→ Task to complete: Leave the images aside and output every entry exactly.

Dataset entries
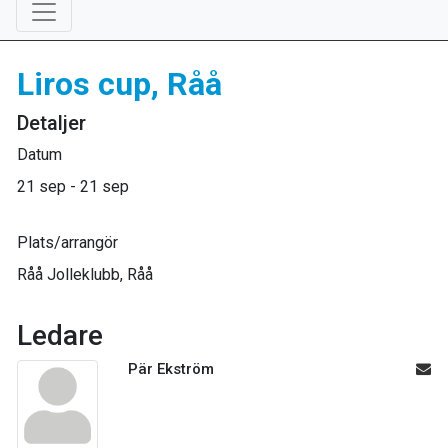
Liros cup, Råå
Detaljer
Datum
21 sep - 21 sep
Plats/arrangör
Råå Jolleklubb, Råå
Ledare
Pär Ekström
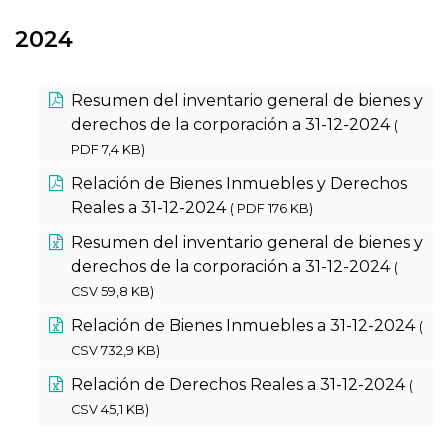
2024
Resumen del inventario general de bienes y
derechos de la corporación a 31-12-2024
(
PDF 7,4 KB)
Relación de Bienes Inmuebles y Derechos
Reales a 31-12-2024
( PDF 176 KB)
Resumen del inventario general de bienes y
derechos de la corporación a 31-12-2024
(
CSV 59,8 KB)
Relación de Bienes Inmuebles a 31-12-2024
(
CSV 732,9 KB)
Relación de Derechos Reales a 31-12-2024
(
CSV 45,1 KB)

→ Answer to this exercise:
Liros cup, Råå
Detaljer
Datum
21 sep - 21 sep
Plats/arrangör
Råå Jolleklubb, Råå
Ledare
Pär Ekström
2024
Resumen del inventario general de bienes y
derechos de la corporación a 31-12-2024
(
PDF 7,4 KB)
Relación de Bienes Inmuebles y Derechos
Reales a 31-12-2024
( PDF 176 KB)
Resumen del inventario general de bienes y
derechos de la corporación a 31-12-2024
(
CSV 59,8 KB)
Relación de Bienes Inmuebles a 31-12-2024
(
CSV 732,9 KB)
Relación de Derechos Reales a 31-12-2024
(
CSV 45,1 KB)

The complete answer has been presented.